In the records, find every line with the word "Home" and copy it out.

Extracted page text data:
[Start of Attachment]
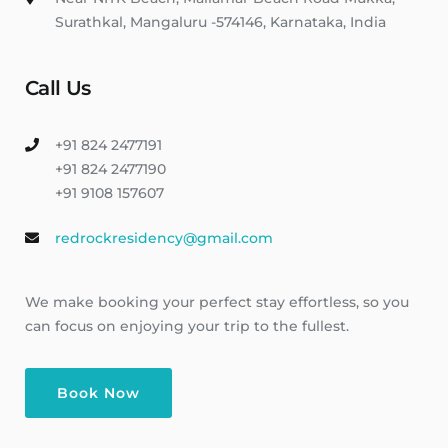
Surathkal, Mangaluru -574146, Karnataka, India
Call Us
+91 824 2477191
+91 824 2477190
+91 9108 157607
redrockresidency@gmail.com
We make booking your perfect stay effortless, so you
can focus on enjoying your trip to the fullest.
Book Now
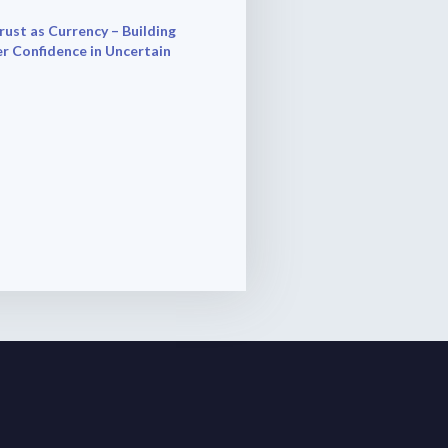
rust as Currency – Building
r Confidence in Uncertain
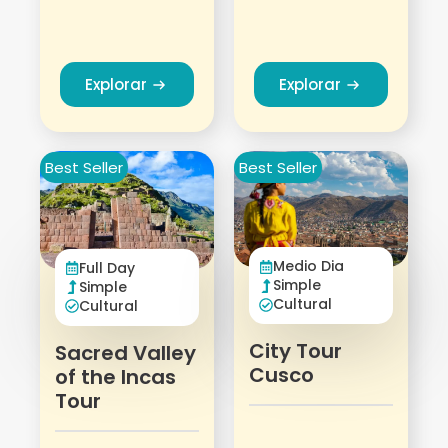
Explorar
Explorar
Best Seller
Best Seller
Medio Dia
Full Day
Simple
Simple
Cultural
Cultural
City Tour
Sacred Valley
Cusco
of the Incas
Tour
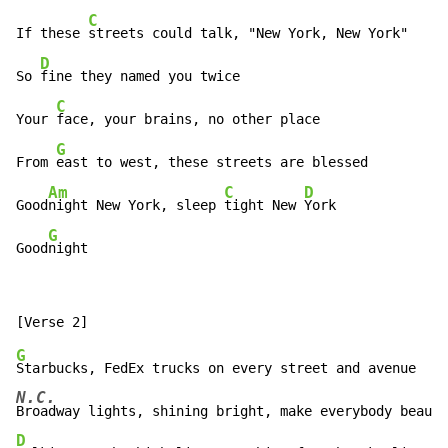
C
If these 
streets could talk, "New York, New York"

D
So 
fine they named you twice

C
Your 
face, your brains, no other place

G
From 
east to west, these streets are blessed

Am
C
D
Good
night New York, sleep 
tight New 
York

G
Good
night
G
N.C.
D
[End of Attachment]
[Start of Attachment]
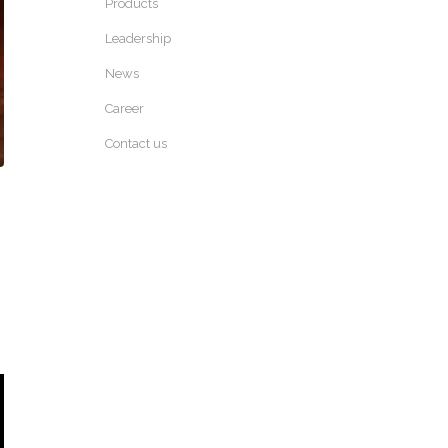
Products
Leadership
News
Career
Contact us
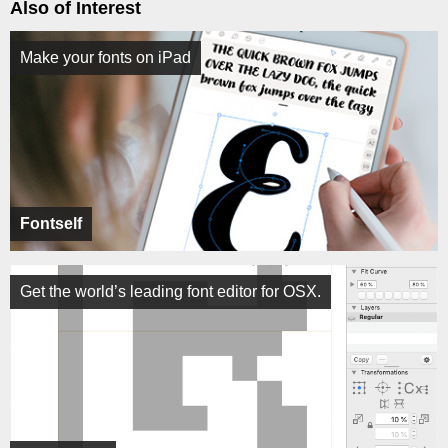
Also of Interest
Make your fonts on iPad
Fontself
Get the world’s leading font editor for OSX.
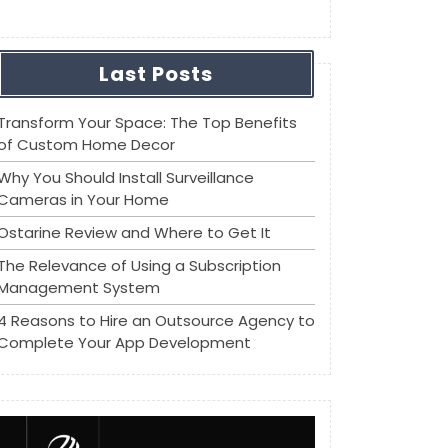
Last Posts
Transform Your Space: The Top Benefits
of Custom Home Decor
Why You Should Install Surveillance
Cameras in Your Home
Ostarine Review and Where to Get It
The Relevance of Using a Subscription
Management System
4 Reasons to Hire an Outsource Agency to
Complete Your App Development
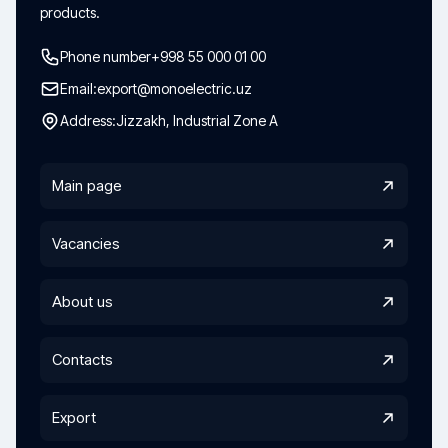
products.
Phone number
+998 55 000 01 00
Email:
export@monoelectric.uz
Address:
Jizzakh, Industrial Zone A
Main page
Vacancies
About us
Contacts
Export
[End of Attachment]
» **EXERCISE OUTPUT**
of Custom Home Decor
Cameras in Your Home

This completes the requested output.